Yesterday's post about long hot summer days playing out in the countryside, led to the farmer asking me what we did on long cold winter nights when we couldn't play outside.
I asked him what he did and he replied along the lines that they were always given something to do about the farm - the cows still wanted feeding and milking and there were all kinds of jobs about the place. Then they would play board games and card games around their big kitchen table (which we still use today.)
So I started thinking about what I did on such nights. Although I was the youngest of three children, my siblings were much older than me - my sister by twenty two years and my brother by eleven years, so I was virtually an only child for much of my childhood.
Chapel played a fairly large part in our lives - I played the organ from a very young age and there were things like choir practices to go to. Every Sunday evening my mother would light the fire in our sitting room, where my piano was, and I would bring my friends back after chapel and we would chat and sing round the piano.
For the rest of the week there were BOOKS of course. Books have always played an important part in my life - I was an avid reader, never lighting the fire without reading every piece of newspaper as I laid it ready to light; reading the instructions on the HP Sauce bottle (in French as well- do you remember those days?)
getting books from the library and buying books with my birthday money.
But my favourite activity on Winter nights was Pencil and Paper Games. Nobody seems to play them any more but I thank my parents for spending hours of their evenings encouraging me to take part because it gave me such a wide range of general knowledge and also a bit of a competitive spirit, which has probably stood me in good stead throughout my life.
We would each have a pencil and paper and we would play - say - wild flowers beginning with A and so on through the alphabet. Then we would read them out and cross out the ones others had on their lists. The winner would be the one with the most original ones left. We would do this with 'birds', 'towns in the UK',
'rivers of the world', 'countries of the world','girls' names', 'boys' names', 'animals' = the list is endless and provided me with hours of fun. We even used to go through the names of the houses in our village, starting at one end and going through to the other end - I could recite all the names off by heart .Itmay seem like a pointless activity in these days of computers, mobile phones and texting, but we had hours of fun and I look back with pleasure on those days and think how good my parents were to go to all that trouble and effort. They were into middle age when I came along and probably felt much more like going out and enjoying themselves.

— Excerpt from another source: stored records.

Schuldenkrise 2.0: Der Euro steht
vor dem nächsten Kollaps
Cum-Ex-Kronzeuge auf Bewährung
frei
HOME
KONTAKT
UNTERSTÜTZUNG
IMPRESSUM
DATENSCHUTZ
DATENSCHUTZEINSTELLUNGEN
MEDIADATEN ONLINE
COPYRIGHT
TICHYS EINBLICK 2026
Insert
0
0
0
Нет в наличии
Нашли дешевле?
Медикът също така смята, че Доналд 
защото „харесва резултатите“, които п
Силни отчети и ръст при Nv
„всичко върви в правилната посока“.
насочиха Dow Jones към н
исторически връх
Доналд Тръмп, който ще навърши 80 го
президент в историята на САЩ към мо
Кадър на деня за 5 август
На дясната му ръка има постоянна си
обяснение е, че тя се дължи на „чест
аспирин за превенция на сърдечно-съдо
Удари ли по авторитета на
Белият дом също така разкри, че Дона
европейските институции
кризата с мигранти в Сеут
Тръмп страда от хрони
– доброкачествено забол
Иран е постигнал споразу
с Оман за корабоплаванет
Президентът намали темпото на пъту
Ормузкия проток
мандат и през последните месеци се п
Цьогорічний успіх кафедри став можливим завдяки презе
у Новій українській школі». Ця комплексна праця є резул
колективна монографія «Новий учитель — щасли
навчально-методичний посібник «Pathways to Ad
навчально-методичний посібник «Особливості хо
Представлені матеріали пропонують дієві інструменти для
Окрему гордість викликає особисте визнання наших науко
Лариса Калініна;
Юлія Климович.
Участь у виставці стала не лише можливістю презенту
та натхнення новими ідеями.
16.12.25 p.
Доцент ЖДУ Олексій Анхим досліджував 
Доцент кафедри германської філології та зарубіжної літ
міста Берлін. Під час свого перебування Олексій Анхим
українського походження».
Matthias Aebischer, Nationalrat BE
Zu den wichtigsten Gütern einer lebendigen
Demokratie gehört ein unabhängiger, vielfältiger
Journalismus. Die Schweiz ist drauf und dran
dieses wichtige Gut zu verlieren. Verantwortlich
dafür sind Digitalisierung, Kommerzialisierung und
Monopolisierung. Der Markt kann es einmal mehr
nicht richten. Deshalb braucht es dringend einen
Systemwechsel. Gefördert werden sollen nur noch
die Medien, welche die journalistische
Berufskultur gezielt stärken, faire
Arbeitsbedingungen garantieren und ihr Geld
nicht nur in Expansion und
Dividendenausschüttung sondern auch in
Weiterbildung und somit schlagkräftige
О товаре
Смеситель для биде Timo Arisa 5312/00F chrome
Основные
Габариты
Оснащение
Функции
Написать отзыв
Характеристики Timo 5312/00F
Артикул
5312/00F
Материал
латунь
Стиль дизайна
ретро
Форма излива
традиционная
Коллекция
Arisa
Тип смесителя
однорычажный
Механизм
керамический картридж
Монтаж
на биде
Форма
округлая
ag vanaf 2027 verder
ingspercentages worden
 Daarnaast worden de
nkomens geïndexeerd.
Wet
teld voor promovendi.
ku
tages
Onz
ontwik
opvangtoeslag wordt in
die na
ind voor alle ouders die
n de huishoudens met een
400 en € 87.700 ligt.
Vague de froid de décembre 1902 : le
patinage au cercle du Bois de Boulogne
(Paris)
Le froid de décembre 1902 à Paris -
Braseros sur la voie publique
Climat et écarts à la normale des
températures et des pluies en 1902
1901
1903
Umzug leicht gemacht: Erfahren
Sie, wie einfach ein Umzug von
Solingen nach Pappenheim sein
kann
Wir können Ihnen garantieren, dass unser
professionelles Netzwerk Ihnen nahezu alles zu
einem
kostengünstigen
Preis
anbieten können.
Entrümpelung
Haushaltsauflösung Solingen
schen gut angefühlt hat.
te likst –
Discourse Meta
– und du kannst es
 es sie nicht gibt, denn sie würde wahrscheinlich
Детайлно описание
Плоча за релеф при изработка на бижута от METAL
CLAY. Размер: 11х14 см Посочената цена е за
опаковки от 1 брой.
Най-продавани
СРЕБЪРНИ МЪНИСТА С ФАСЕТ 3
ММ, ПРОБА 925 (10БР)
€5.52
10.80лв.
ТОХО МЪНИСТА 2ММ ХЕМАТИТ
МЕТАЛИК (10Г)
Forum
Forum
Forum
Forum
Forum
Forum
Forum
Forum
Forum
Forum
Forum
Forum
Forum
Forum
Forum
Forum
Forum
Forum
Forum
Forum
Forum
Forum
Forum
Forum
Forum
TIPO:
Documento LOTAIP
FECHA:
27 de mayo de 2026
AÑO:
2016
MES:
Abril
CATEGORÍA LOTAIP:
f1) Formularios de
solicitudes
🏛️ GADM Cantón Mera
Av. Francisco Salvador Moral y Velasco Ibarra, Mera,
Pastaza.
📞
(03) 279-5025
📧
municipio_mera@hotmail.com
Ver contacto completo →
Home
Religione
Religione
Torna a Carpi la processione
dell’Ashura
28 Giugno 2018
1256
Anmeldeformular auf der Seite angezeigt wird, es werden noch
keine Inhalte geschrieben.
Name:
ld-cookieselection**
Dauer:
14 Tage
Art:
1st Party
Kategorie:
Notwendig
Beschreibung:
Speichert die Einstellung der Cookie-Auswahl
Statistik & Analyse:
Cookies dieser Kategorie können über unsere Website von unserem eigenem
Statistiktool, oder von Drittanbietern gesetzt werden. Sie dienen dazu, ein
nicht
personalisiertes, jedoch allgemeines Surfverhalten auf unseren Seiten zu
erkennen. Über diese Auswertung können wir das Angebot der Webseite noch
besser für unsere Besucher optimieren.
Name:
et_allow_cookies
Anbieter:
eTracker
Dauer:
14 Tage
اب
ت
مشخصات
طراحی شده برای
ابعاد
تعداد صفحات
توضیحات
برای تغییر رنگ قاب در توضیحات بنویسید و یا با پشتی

It was pre-television of course, but we did listen to the radio an awful lot, gathering round it to enjoy various programmes. And then there was the Vicar's 'Threepenny Hop' every Wednesday night in the village hall, where we youngsters danced away to the vicar's dance music record collection throughout the Winter. I suppose he also thought of giving the village youngsters something to do in the Winter.
I wonder, have today's youngsters missed out on something - or have the things that have taken their place provided the young with different but equally important memories to look back on? I would be interested to hear what you think.